Gesundheitsreform: Gegenkonzept der Union steht (t-news 16.6.03)

Das deutsche Gesundheitssystem krankt an seinen hohen Kosten und steht daher auf dem Prüfstand. Die Bundesregierung bringt am Mittwoch im Bundestag ihren ersten Entwurf für das "Gesundheitssystemmodernisierungsgesetz" - das ist der offizielle Titel - ein. Die Koalitionsmehrheit ist allerdings noch nicht sicher. Und von der Union kommt Gegenwind: CDU und CSU wollen ein gemeinsames Gegenkonzept einbringen.

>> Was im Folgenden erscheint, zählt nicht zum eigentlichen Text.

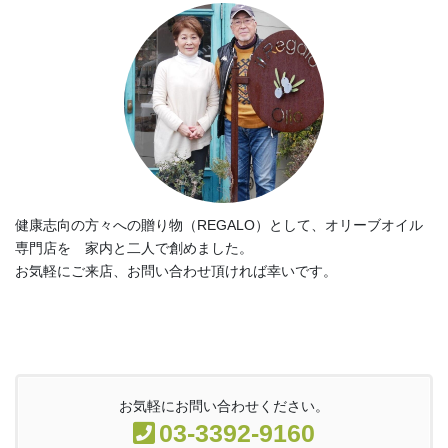
健康志向の方々への贈り物（REGALO）として、オリーブオイル
専門店を 家内と二人で創めました。
お気軽にご来店、お問い合わせ頂ければ幸いです。
お気軽にお問い合わせください。
03-3392-9160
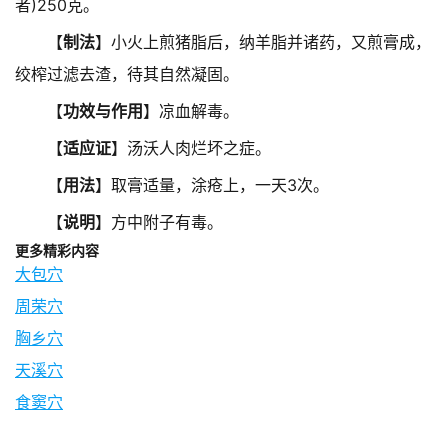
者)250克。
【
制法
】小火上煎猪脂后，纳羊脂并诸药，又煎膏成，
绞榨过滤去渣，待其自然凝固。
【
功效与作用
】凉血解毒。
【
适应证
】汤沃人肉烂坏之症。
【
用法
】取膏适量，涂疮上，一天3次。
【
说明
】方中附子有毒。
更多精彩内容
大包穴
周荣穴
胸乡穴
天溪穴
食窦穴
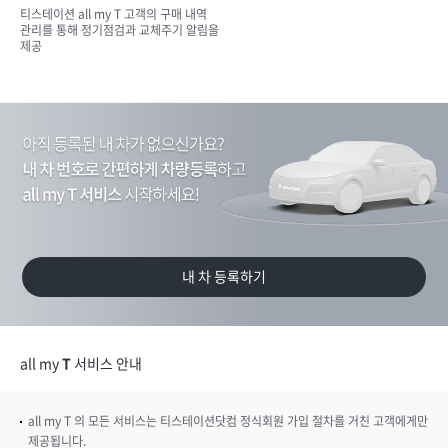
티스테이션 all my T 고객의 구매 내역
관리를 통해 정기점검과 교체주기 알림을
제공
아
직
등
록
된
내
차
가
내 차 등록하기
없
으
신
가
all my
T
서비스 안내
요
?
내
all my T 의 모든 서비스는 티스테이션닷컴 정식회원 가입 절차를 거친 고객에게만
차
제공됩니다.​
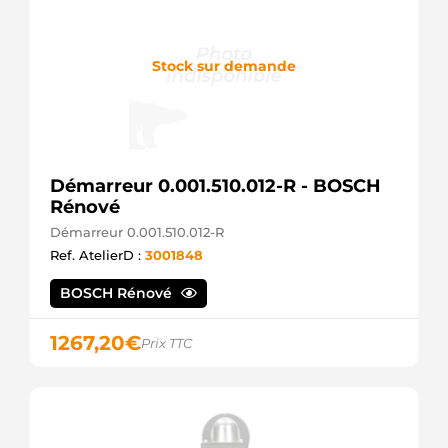
Stock sur demande
Démarreur 0.001.510.012-R - BOSCH
Rénové
Démarreur 0.001.510.012-R
Ref. AtelierD :
3001848
BOSCH Rénové
1267,20
€
Prix TTC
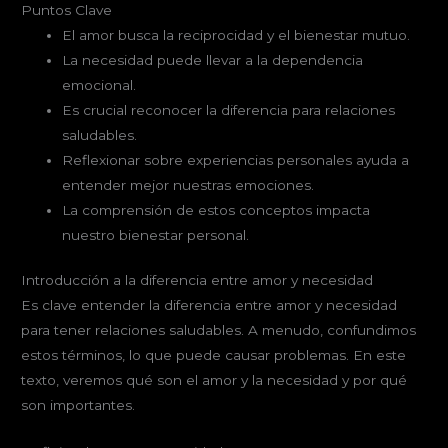
Puntos Clave
El amor busca la reciprocidad y el bienestar mutuo.
La necesidad puede llevar a la dependencia
emocional.
Es crucial reconocer la diferencia para relaciones
saludables.
Reflexionar sobre experiencias personales ayuda a
entender mejor nuestras emociones.
La comprensión de estos conceptos impacta
nuestro bienestar personal.
Introducción a la diferencia entre amor y necesidad
Es clave entender la diferencia entre amor y necesidad
para tener relaciones saludables. A menudo, confundimos
estos términos, lo que puede causar problemas. En este
texto, veremos qué son el amor y la necesidad y por qué
son importantes.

Gesundheitsreform Was Regierung und Opposition wollen

Ziel: Kassenbeiträge auf 13 Prozent senken
Wie Rot-Grün strebt auch die Opposition an, den Beitragssatz von derzeit 14,4 Prozent auf 13 Prozent zu senken. Nachdem es wochenlang Streit zwischen den Schwesterparteien CDU und CSU über die Inhalte eines gemeinsamen Reformpakets gegeben hatte, einigten sich die CDU-Vorsitzende Angela Merkel und der bayerische Ministerpräsident Edmund Stoiber (CSU) auf eine zehnprozentige Selbstbeteiligung der Versicherten bei allen Leistungen.

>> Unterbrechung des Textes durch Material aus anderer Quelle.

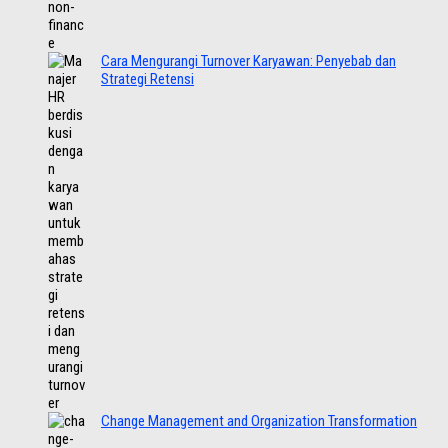
Cara Mengurangi Turnover Karyawan: Penyebab dan
Strategi Retensi
Change Management and Organization Transformation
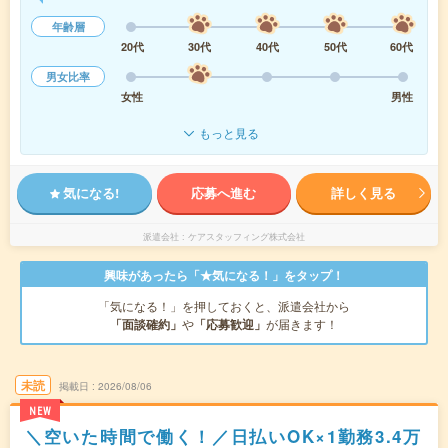
年齢層
20代
30代
40代
50代
60代
男女比率
女性
男性
もっと見る
気になる!
応募へ進む
詳しく見る
派遣会社
ケアスタッフィング株式会社
興味があったら「★気になる！」をタップ！
「気になる！」を押しておくと、派遣会社から
「面談確約」
や
「応募歓迎」
が届きます！
未読
掲載日
2026/08/06
NEW
＼空いた時間で働く！／日払いOK×1勤務3.4万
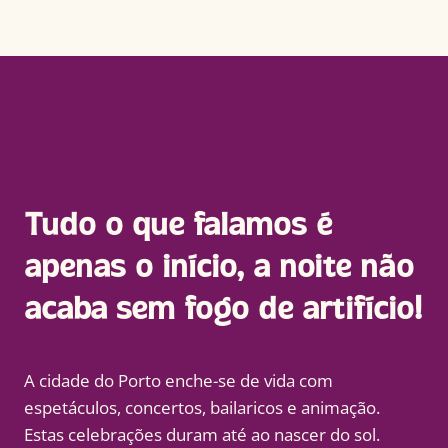
Tudo o que falamos é
apenas o início, a noite não
acaba sem fogo de artifício!
A cidade do Porto enche-se de vida com
espetáculos, concertos, bailaricos e animação.
Estas celebrações duram até ao nascer do sol.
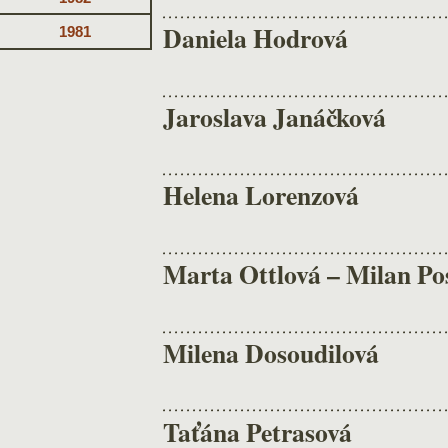
Daniela Hodrová
1981
Jaroslava Janáčková
Helena Lorenzová
Marta Ottlová – Milan Pos
Milena Dosoudilová
Taťána Petrasová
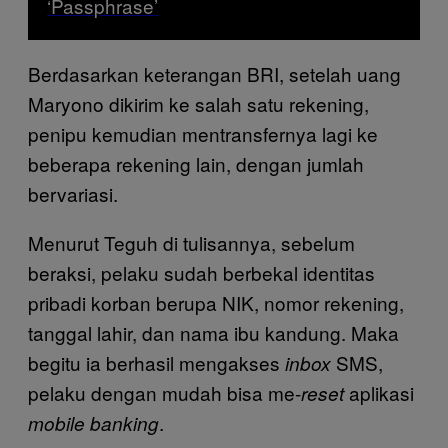
‘Passphrase’
Berdasarkan keterangan BRI, setelah uang
Maryono dikirim ke salah satu rekening,
penipu kemudian mentransfernya lagi ke
beberapa rekening lain, dengan jumlah
bervariasi.
Menurut Teguh di tulisannya, sebelum
beraksi, pelaku sudah berbekal identitas
pribadi korban berupa NIK, nomor rekening,
tanggal lahir, dan nama ibu kandung. Maka
begitu ia berhasil mengakses
SMS,
inbox
pelaku dengan mudah bisa me-
aplikasi
reset
.
mobile banking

Union will Selbstbeteiligung von zehn Prozent
Bei der Selbstbeteiligung stellt sich die Union zum einen vor, dass die Patienten zehn Prozent der Kosten pro Medikament, pro Arztbesuch und auch pro Krankenhausaufenthalt in der Regel künftig selbst zahlen sollen. Mindestens aber soll ein Betrag von fünf Euro pro Leistung fällig werden. Darüber hinaus soll der Zahnersatz aus dem Leistungskatalog der gesetzlichen Krankenversicherung verschwinden. Das bedeutet, dass hierfür jeder eine Privatversicherung abschließen muss. Der Einstieg in die private Absicherung von Gesundheitsrisiken war unter den Schwester-Parteien lange umstritten.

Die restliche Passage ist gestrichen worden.